"FUWARI in Palazzo reale" TOMOKO NAGAO
photos : http://picasaweb.google.com/spazioxpo/FuwariInPalazzoRealeTOMOKONAGAO
installazione gonfiabile di Tomoko Nagao - bookshop mostra samurai
dal 26 marzo al 2 aprile 2009
Sede: Palazzo Reale Piazza del Duomo 12, Milano
In collaborazione con: Fondazione Antonio Mazzotta
Associazione Atelier Spazio Xpò
A cura di : Elisa Camesasca
Organizzazione : Christian Gancitano
Opening: Giovedì 26 marzo '09 ore: 18.30
· con la conferenza: L'eroe Samurai nella cultura grafica giapponese: Manga, anime e Goldrake generation
Intervengono: Filippo Mazzarella (critico cinematografico)
Silvia Rebez (Yamato Video)
Christian Gancitano (esperto di estetica pop giapponese e eventi culturali)
modera: Martina Mazzotta
in collaborazione con Yamato Video
La Fondazione Antonio Mazzotta e Palazzo Reale, assessorato alla cultura del Comune di Milano in occasione della mostra SAMURAI in corso a Palazzo Reale fino al 2 di giugno, hanno organizzato un fitto calendario di appuntamenti che consentiranno di approfondire i legami che intercorrono tra la cultura e la tradizione giapponese in relazione alla figura di questo affascinante guerriero.
La mostra SAMURAI, unitamente al calendario degli eventi collaterali, intende soffermarsi sulla valenza archetipica di questa straordinario personaggio, andando oltre gli aspetti marziali e scavando nell'insieme delle sue caratteristiche, facendone emergere la complessità di esperienze, la preparazione spirituale e intellettuale, oltre che il valore sociale e storico che ha rappresentato e che rappresenta ancora oggi per il Giappone.
FUWARI a PALAZZO REALE di Tomoko Nagao
a cura di Elisa Camesasca
Organizzazione e produzione: Christian Gancitano, Associazione Atelier Spazio Xpò
A Palazzo Reale, da giovedì 26 marzo 2009, verrà presentata l'installazione Fuwari a Palazzo Reale dell'artista giapponese Tomoko Nagao (Nagoya 1976).

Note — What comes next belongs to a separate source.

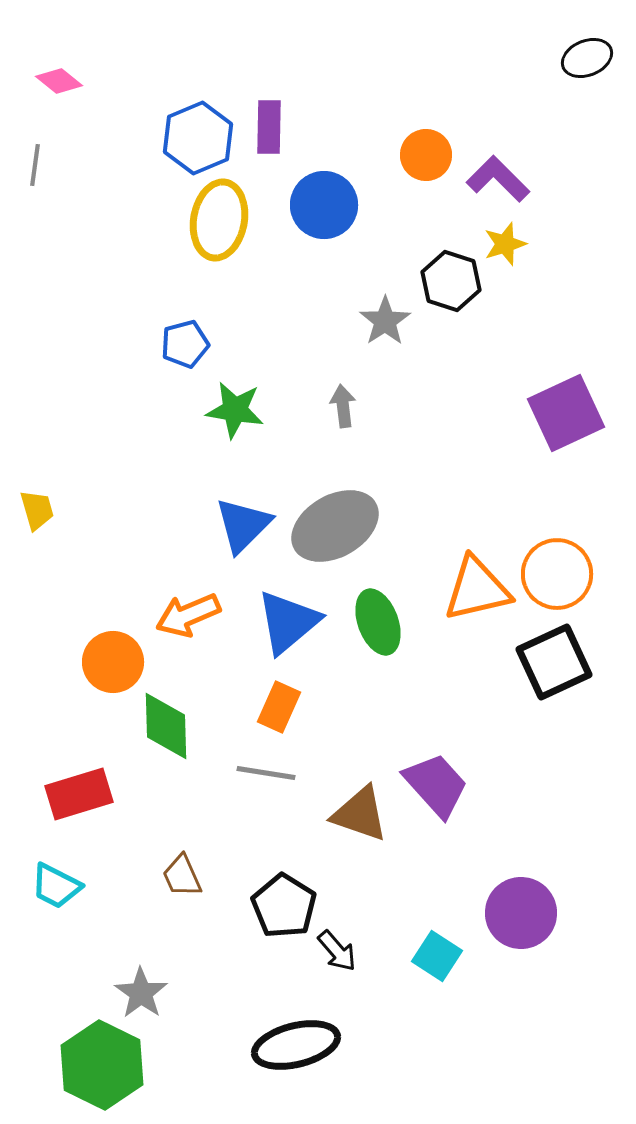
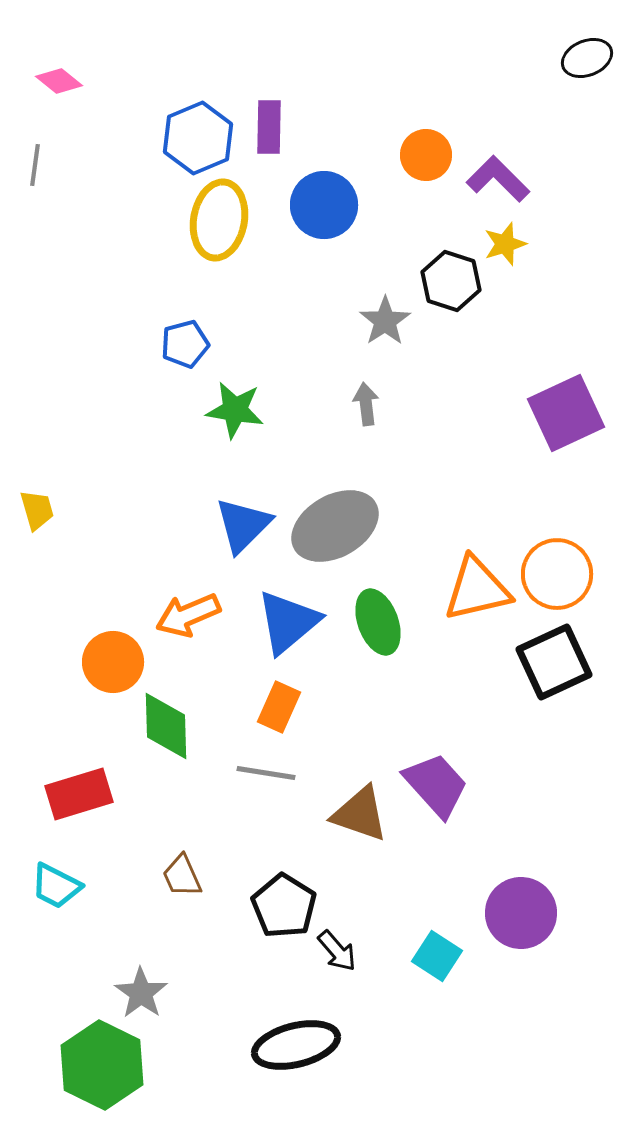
gray arrow at (343, 406): moved 23 px right, 2 px up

L'evento si inserisce nell'ambito della mostra sui Samurai, promossa da Palazzo Reale in collaborazione con la Fondazione Antonio Mazzotta, e di tutta una serie di manifestazioni collaterali alla mostra volte a far conoscere alla città di Milano la complessità della cultura giapponese.
Contenuti:
Fuwari, ultima creazione di Tomoko, è una scultura gonfiabile alta 2,5 metri che sintetizza perfettamente i canoni artistici ed estetici della generazione di artisti post Nara e post Murakami, la cosiddetta generazione Micropop, a cui Tomoko appartiene.
Nata in Giappone nel decennio 1968/78 insieme alla diffusione di massa di manga e di anime cartoons (nel 1975/76 viene creata Hello Kitty, della Sanrio; dei primi anni 70 è l'invenzione di Nagai dei Magin-ga, giganti robot combattenti pilotati da ragazzi giovani che rivoluzioneranno l'immaginario collettivo anche in occidente), quella Micropop è una generazione creativa che ha trascorso l'infanzia in un Paese ricco, ma è cresciuta alla fine degli anni 80 quando il Giappone ha iniziato a entrare in una fase di recessione economica.
Gli artisti Micropop si pongono nei confronti della cultura dominante con atteggiamenti e relazioni "minori" che mirano a svelare potenzialità nascoste in situazioni e oggetti apparentemente insignificanti, e scorgono la possibilità di ritrovare se stessi in una quotidianità difficile e alienante creando nuove prospettive attraverso piccoli gesti e scappando dalle convenzioni con l'aiuto dell'immaginazione.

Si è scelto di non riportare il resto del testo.